| What you have to do |
Show all lines below holding the string "para".

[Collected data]

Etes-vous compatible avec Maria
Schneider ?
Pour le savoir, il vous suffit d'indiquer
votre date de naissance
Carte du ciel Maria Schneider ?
==
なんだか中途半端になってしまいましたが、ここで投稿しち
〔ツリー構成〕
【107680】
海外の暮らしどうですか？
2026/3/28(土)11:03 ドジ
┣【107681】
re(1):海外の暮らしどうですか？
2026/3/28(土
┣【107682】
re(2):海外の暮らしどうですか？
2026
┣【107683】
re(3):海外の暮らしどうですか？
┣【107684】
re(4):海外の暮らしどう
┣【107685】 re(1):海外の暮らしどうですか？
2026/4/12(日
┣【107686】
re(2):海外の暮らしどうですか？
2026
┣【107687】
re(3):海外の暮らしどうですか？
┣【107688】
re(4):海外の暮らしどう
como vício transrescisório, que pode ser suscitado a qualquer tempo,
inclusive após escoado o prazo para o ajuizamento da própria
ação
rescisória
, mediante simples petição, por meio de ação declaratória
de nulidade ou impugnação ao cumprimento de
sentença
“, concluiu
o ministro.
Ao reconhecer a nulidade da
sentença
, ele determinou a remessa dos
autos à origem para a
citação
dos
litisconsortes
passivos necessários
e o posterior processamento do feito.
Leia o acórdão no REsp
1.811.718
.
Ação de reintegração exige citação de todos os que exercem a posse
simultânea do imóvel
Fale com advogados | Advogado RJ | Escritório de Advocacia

| Result for this exercise |
inclusive após escoado o prazo para o ajuizamento da própria
autos à origem para a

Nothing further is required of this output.